Welcome to the fifth installment in my series Getting Started with Python Integration to SAS Viya. In previous posts, I discussed how to connect to the CAS server, how to execute CAS actions, how to work with the results, and how your data is organized on the CAS server. In this post I'll discuss loading files into the CAS server. Before proceeding, I need to clear up some terminology. There are two sources for loading files into memory, server-side and client-side. It's important to understand the difference.
Server-Side vs Client-Side
Let's start off with an image depicting server- and client-side file locations.
Server-side files are mapped to a caslib. That is, files in the data source portion of a caslib are server-side. For more infomation on data sources, see Part 4 of this series. Client-side files are files that are not mapped to a caslib. These could be files stored in a SAS library or other local files. That's about it!

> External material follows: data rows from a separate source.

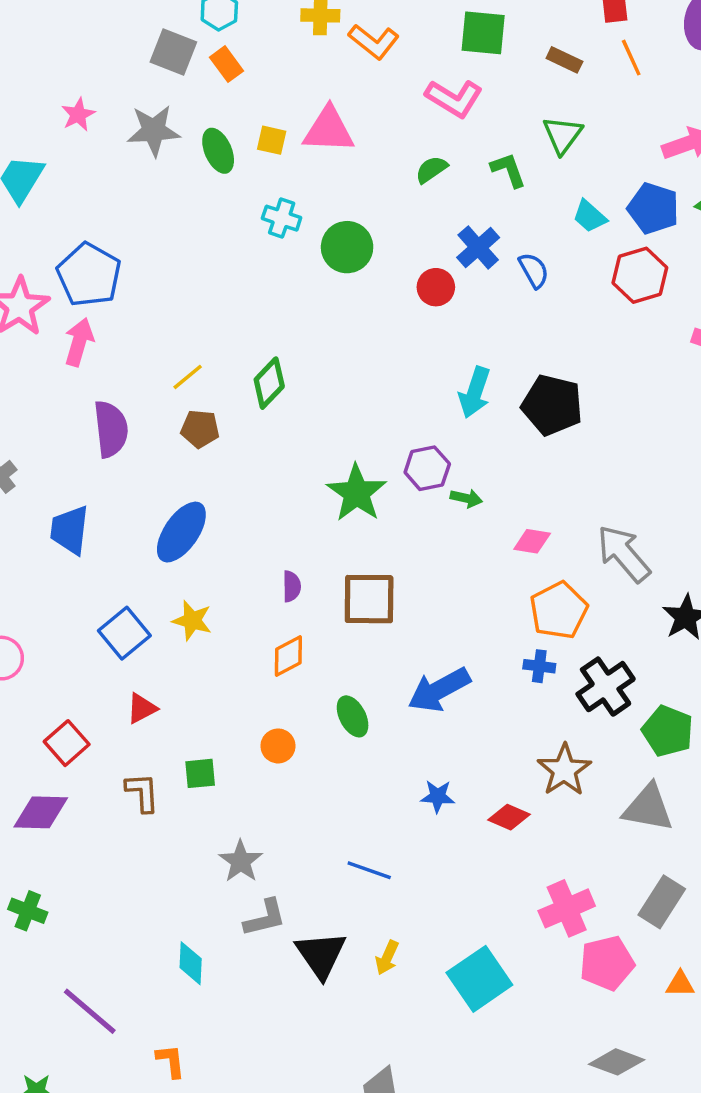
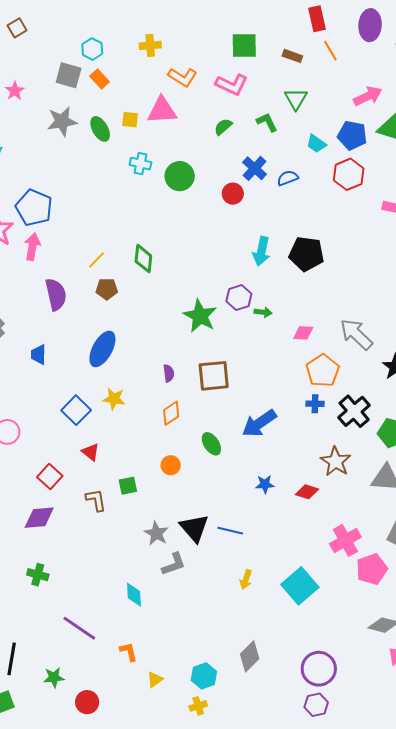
orange L-shape: (374, 42) -> (183, 77), moved
pink star: (78, 115) -> (15, 91), moved
blue semicircle: (534, 270) -> (288, 178), turned -75
green diamond: (269, 383) -> (143, 259), turned -32
blue trapezoid: (70, 530) -> (38, 355), size x0.7
red triangle: (142, 708) -> (90, 452), turned -48
black triangle: (321, 955) -> (194, 528), moved

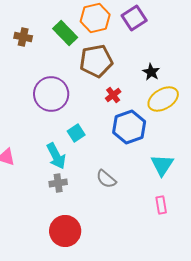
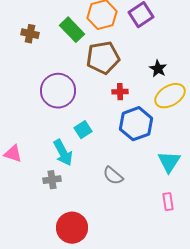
red cross: (113, 95) -> (120, 92), turned 35
gray cross: (58, 183) -> (52, 180), moved

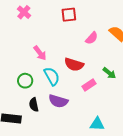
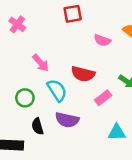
pink cross: (24, 12) -> (17, 24), moved
pink semicircle: (92, 38) -> (102, 40), turned 72
cyan triangle: (97, 124) -> (117, 132), moved

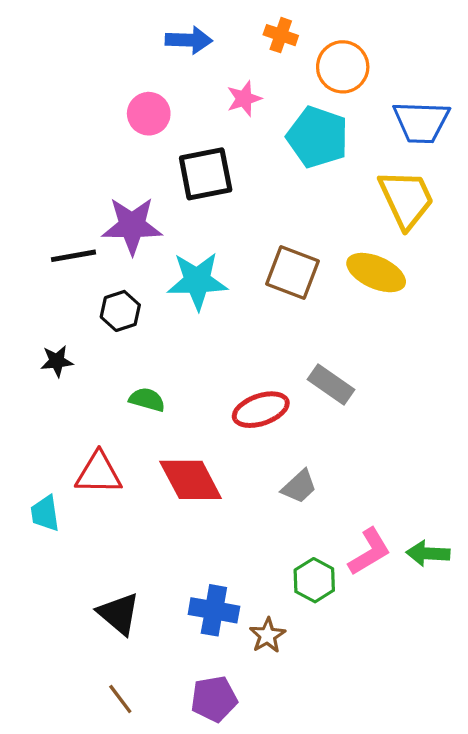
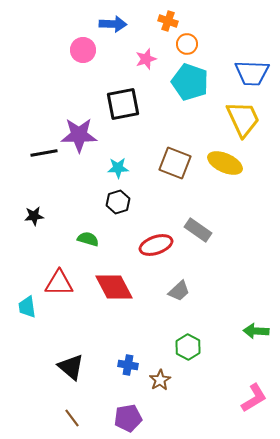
orange circle: (343, 67) -> (187, 44), moved, size x0.7
pink circle: (149, 114) -> (83, 50), moved
cyan star: (197, 281) -> (118, 168), size x0.6
black hexagon: (120, 311) -> (118, 202), moved
pink L-shape: (369, 552) -> (254, 398), moved
blue cross: (214, 610) -> (128, 365), size x0.7

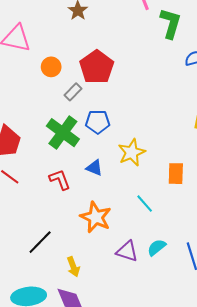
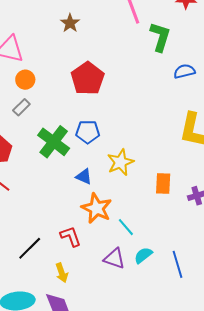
orange circle: (51, 67) -> (25, 80), moved
gray rectangle: (73, 92) -> (21, 107), moved
red L-shape: (60, 180) -> (71, 236), moved
cyan line: (145, 204) -> (126, 227), moved
orange star: (96, 217) -> (97, 208), moved

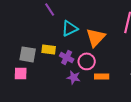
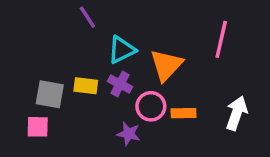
purple cross: (67, 57) -> (120, 84), moved
orange rectangle: (102, 76) -> (183, 113), moved

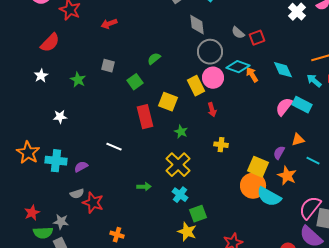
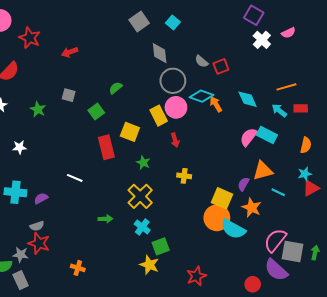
orange triangle: (298, 140) -> (263, 171), size x1.5
red star: (93, 203) -> (39, 243), moved

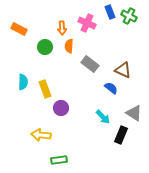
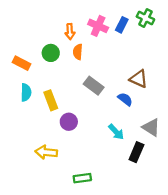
blue rectangle: (110, 12) -> (122, 25), moved, turned 48
orange rectangle: (19, 29) -> (21, 63), moved
gray rectangle: (90, 64) -> (94, 86), moved
green rectangle: (59, 160) -> (82, 178), moved

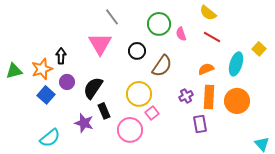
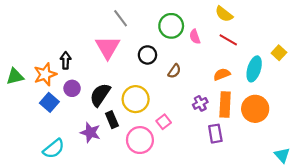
brown semicircle: (162, 66) -> (174, 71), size x0.6
yellow circle: (139, 94) -> (136, 99), moved

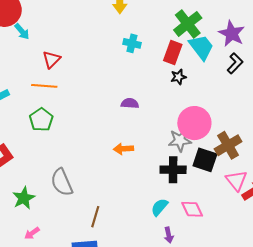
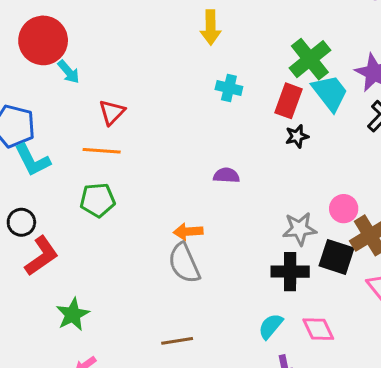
green pentagon: (41, 120) -> (98, 200), turned 30
pink circle: (194, 123) -> (344, 209), moved, size x0.6
orange arrow: (123, 149) -> (188, 232), moved
gray semicircle: (62, 182) -> (184, 263), moved
brown line: (95, 217) -> (177, 341), turned 65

In this post, I'll focus on loading server-side files into memory (Part 6 of the series will cover client-side files). In Python, we have two data loading options, the loadTable CAS action, or the load_path method. The techniques are almost identical. The difference is the loadTable action returns a dictionary of information and the load_path method returns a CASTable. If you use the loadTable action you must reference a new table in a separate step. In general, I prefer the actions as they are available in any language such as CASL, R, and Python. Conversely, methods like load_path are specific to a language.
Let's look at a few examples of loading different types of datafiles into CAS.
Loading a SAS Data Set into Memory
In the first example, I want to load the cars.sas7bdat SAS data set from the casuser caslib into memory. Let's confirm the table exists in the caslib by executing the fileInfo action. I made my connection to CAS, naming it conn. For more information about making a connection to CAS, visit Part 1 of the series.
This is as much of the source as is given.